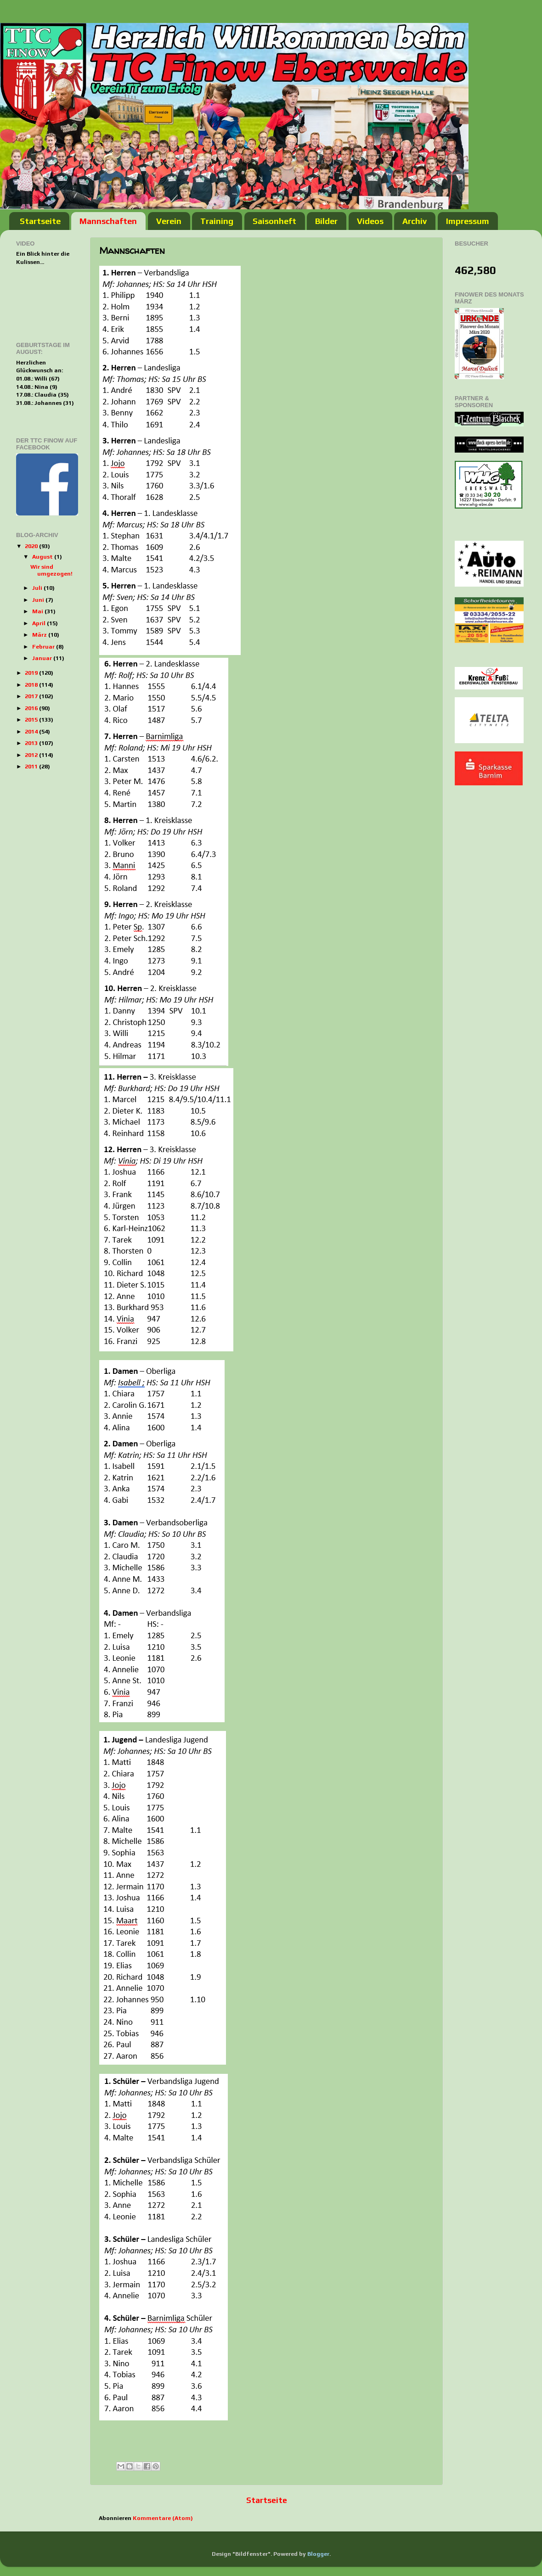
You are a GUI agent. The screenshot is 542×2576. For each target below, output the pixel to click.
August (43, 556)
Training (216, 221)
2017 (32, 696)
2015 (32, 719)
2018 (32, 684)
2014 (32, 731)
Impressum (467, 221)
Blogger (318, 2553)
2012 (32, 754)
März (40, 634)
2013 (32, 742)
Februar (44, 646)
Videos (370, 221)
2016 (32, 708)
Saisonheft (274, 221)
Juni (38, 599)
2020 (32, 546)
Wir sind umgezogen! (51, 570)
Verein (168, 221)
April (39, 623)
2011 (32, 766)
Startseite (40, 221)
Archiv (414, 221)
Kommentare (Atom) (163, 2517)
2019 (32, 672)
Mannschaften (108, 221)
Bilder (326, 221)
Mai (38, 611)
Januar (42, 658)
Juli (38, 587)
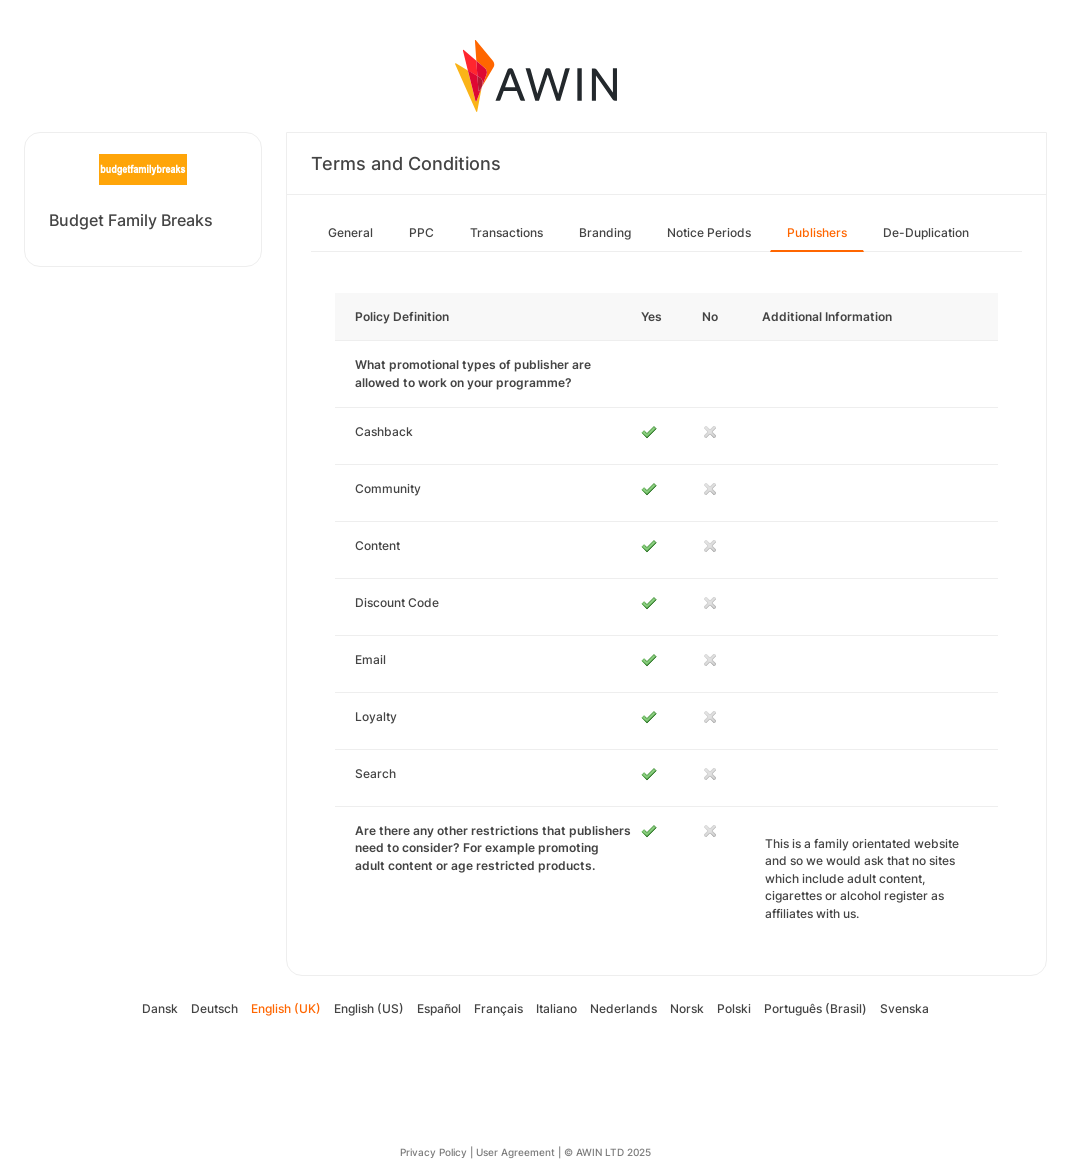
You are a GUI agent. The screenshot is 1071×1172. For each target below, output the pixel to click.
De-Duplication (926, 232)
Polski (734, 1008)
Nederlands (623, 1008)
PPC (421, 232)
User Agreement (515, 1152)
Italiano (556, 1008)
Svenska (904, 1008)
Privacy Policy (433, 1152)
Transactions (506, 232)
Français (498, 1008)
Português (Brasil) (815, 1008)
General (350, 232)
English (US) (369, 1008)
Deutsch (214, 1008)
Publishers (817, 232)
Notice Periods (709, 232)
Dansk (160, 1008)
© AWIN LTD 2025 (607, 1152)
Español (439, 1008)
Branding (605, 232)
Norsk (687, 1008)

------------------------

*Required action*. Provide a precise transcription of the listing, excluding each picture.

*Solution to this task*.
You are a GUI agent. The screenshot is 542×2576. For each target below, output the pixel to click.
August (43, 556)
Training (216, 221)
2017 (32, 696)
2015 (32, 719)
2018 (32, 684)
2014 (32, 731)
Impressum (467, 221)
Blogger (318, 2553)
2012 (32, 754)
März (40, 634)
2013 (32, 742)
Februar (44, 646)
Videos (370, 221)
2016 (32, 708)
Saisonheft (274, 221)
Juni (38, 599)
2020 (32, 546)
Wir sind umgezogen! (51, 570)
Verein (168, 221)
April (39, 623)
2011 (32, 766)
Startseite (40, 221)
Archiv (414, 221)
Kommentare (Atom) (163, 2517)
2019 (32, 672)
Mannschaften (108, 221)
Bilder (326, 221)
Mai (38, 611)
Januar (42, 658)
Juli (38, 587)
You are a GUI agent. The screenshot is 1071×1172. For each target below, output the pixel to click.
De-Duplication (926, 232)
Polski (734, 1008)
Nederlands (623, 1008)
PPC (421, 232)
User Agreement (515, 1152)
Italiano (556, 1008)
Svenska (904, 1008)
Privacy Policy (433, 1152)
Transactions (506, 232)
Français (498, 1008)
Português (Brasil) (815, 1008)
General (350, 232)
English (US) (369, 1008)
Deutsch (214, 1008)
Publishers (817, 232)
Notice Periods (709, 232)
Dansk (160, 1008)
© AWIN LTD 2025 (607, 1152)
Español (439, 1008)
Branding (605, 232)
Norsk (687, 1008)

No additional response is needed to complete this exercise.